One spring day, after math club, I walked her home. I bought her an ice cream cone at Baskin-Robbins. We sat in the sun and talked about how our SAT scores were going to determine the rest of our lives. The fact that we were sitting there together was a sign that she liked me. I was hoping this would be my first serious girlfriend.
That weekend, a group of our friends went to “the city” to see some movie at the Ziegfeld Theater on the big screen. Her friend drove us to the theater. It was six crammed into one car. I was in the front and she was in the back. She was all dressed up, wearing a dress, and looked fabulous. As we drove, I became upset when I saw her flirting and talking with one of my other friends. I could feel my stomach tighten. Until that moment, I had never felt such intense emotions, harsh and powerful feelings of jealousy and lust.
To this day, I do not remember what the movie was that we saw at the Ziegfeld or what we did afterward. I think we went out to eat after the movie, but I don’t remember for sure. Someone smoked pot, but it wasn’t me.
As we drove home, we took the same seats in the car. When I looked at her in the back seat, I wanted her badly, even though I’m not sure what “wanting her” meant as a virgin in high school.
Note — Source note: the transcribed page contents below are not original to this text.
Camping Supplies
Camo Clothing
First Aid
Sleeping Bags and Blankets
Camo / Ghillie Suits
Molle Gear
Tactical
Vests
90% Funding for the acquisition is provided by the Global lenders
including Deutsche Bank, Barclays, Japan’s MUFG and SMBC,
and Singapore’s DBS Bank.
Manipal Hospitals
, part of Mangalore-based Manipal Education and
I just knew that I hated myself for wanting her so badly, and that these wild, animal feelings were turning me into some sort of Dr. Jekyll/Mr. Hyde monster.
I turned to her in the back seat. She was wearing boots with her dress, and a silk blouse with no bra. I was so angry that I did not possess this girl for myself, or that she might give “herself” to someone other than me.
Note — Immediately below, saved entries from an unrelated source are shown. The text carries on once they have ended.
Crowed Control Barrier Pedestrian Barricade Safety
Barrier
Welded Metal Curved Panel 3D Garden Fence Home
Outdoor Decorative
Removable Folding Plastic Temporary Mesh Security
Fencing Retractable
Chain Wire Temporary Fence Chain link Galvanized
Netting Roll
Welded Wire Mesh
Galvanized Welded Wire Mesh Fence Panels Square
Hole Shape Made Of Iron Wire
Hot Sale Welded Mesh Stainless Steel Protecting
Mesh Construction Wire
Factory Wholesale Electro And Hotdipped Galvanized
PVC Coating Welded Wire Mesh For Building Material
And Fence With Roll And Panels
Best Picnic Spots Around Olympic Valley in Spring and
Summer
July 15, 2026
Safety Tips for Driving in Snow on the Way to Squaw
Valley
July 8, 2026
The next five seconds have haunted me for decades. As we drove over the 59th Street Bridge, I put my hand on her thigh, saying, “Is this what you want?! Is this what you want?!” She quickly blocked my hand and started tearing up. I grabbed my hand back and turned to the front, ashamed. The others in the car didn’t really know what had happened, because it occurred so quickly. When they asked her why she was upset, she didn’t want to talk about it.
I didn’t speak to anyone for the rest of the trip home. I later apologized, but she didn’t talk to me again.
This was one of the meanest thing I ever did, and the only time I ever did anything like this, and it affected my relationships with women for years.
This incident truly scared me, not only because of what I did to her, an innocent victim, but because I lost control. For many years, excessive emotions and sexuality frightened me, as if they were dangerous, never knowing where they might carry me, like a leaky raft on wild rapids.